Dans sa synthèse intitulée Kyrgyzstan : Dereliction of duty, Amnesty International expose l’incapacité des autorités kirghizes à enquêter de manière équitable et efficace sur les violences de juin 2010 et leurs répercussions, alors que les milliers de victimes des graves crimes et violations des droits humains attendent que justice leur soit rendue. Elle appelle la communauté internationale à apporter aux autorités un soutien tant technique que financier.

Il y a deux ans, en juin, des membres des communautés kirghize et ouzbèke ont pris part à des massacres, des pillages et des saccages dans les villes d’Och et de Djalal-Abad, dans le sud du pays. Il est à noter que ce sont les Ouzbeks qui ont subi la majorité des dommages matériels et humains.

Sous la pression de la communauté internationale, le gouvernement et l’ancien président ont nommé une Commission internationale indépendante chargée d’enquêter sur ces évènements. Cependant, en mai 2011, les autorités ont rejeté ses conclusions relatives aux solides éléments attestant que des crimes contre l’humanité avaient été perpétrés contre des membres de l’ethnie ouzbèke dans la ville d’Och.

À ce jour, aucune enquête n’a été menée ni aucune poursuite engagée concernant des crimes contre l’humanité.
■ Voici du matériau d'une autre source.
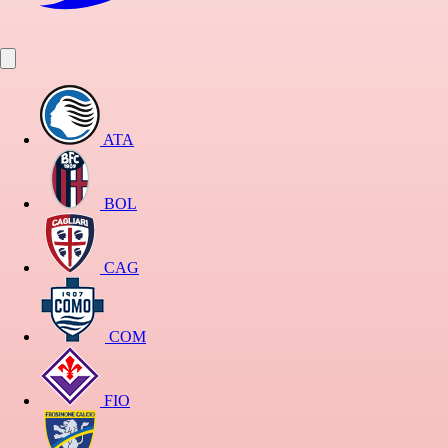
ATA
BOL
CAG
COM
FIO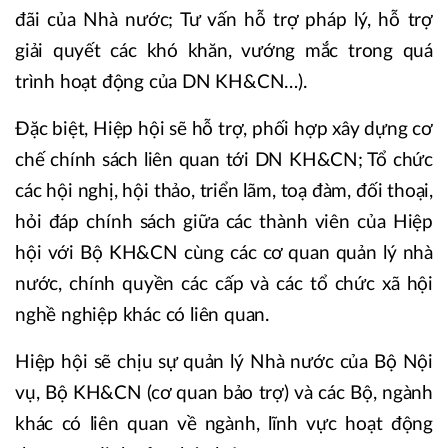
đãi của Nhà nước; Tư vấn hỗ trợ pháp lý, hỗ trợ
giải quyết các khó khăn, vướng mắc trong quá
trình hoạt động của DN KH&CN…).
Đặc biệt, Hiệp hội sẽ hỗ trợ, phối hợp xây dựng cơ
chế chính sách liên quan tới DN KH&CN; Tổ chức
các hội nghị, hội thảo, triển lãm, toạ đàm, đối thoại,
hỏi đáp chính sách giữa các thành viên của Hiệp
hội với Bộ KH&CN cùng các cơ quan quản lý nhà
nước, chính quyền các cấp và các tổ chức xã hội
nghề nghiệp khác có liên quan.
Hiệp hội sẽ chịu sự quản lý Nhà nước của Bộ Nội
vụ, Bộ KH&CN (cơ quan bảo trợ) và các Bộ, ngành
khác có liên quan về ngành, lĩnh vực hoạt động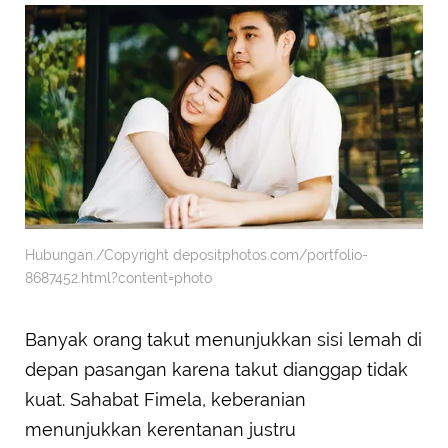
Hubungan./Copyright depositphotos.com/portfolio-
8687452.html?content=photo
Banyak orang takut menunjukkan sisi lemah di
depan pasangan karena takut dianggap tidak
kuat. Sahabat Fimela, keberanian
menunjukkan kerentanan justru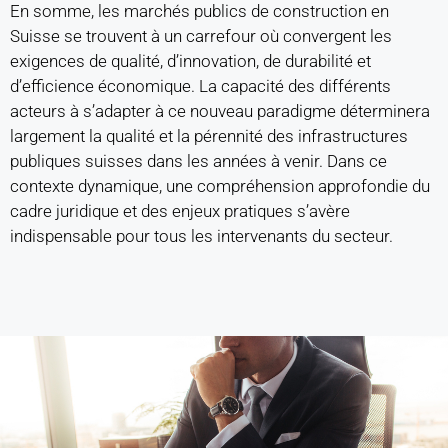
En somme, les marchés publics de construction en
Suisse se trouvent à un carrefour où convergent les
exigences de qualité, d’innovation, de durabilité et
d’efficience économique. La capacité des différents
acteurs à s’adapter à ce nouveau paradigme déterminera
largement la qualité et la pérennité des infrastructures
publiques suisses dans les années à venir. Dans ce
contexte dynamique, une compréhension approfondie du
cadre juridique et des enjeux pratiques s’avère
indispensable pour tous les intervenants du secteur.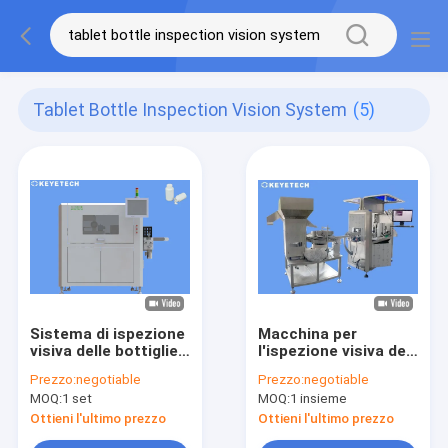
Tablet Bottle Inspection Vision System
(5)
Sistema di ispezione
Macchina per
visiva delle bottiglie
l'ispezione visiva del
di PE farmaceutiche
tappo della bottiglia
Prezzo:
negotiable
Prezzo:
negotiable
per contenitori da 30
di olio lubrificante
MOQ:
1 set
MOQ:
1 insieme
a 150 cc
con sistema di
selezione online
Ottieni l'ultimo prezzo
Ottieni l'ultimo prezzo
Depuis les violences de juin 2010, depuis deux ans, la torture et les mauvais traitements imputables aux agents des forces de l’ordre demeurent monnaie courante, notamment les passages à tabac : lors des interpellations dans la rue, lors des perquisitions, lors des transferts vers des centres de détention, pendant les premières heures d’interrogatoire et dans les centres de détention provisoire.

La police, dans le cadre de ses investigations, continue de cibler de façon disproportionnée les Ouzbeks et les quartiers à population ouzbèke ; les policiers menacent de les inculper de crimes graves liés aux violences de juin 2010 ? homicides ou participation à des troubles violents à grande échelle ? pour leur extorquer de l’argent.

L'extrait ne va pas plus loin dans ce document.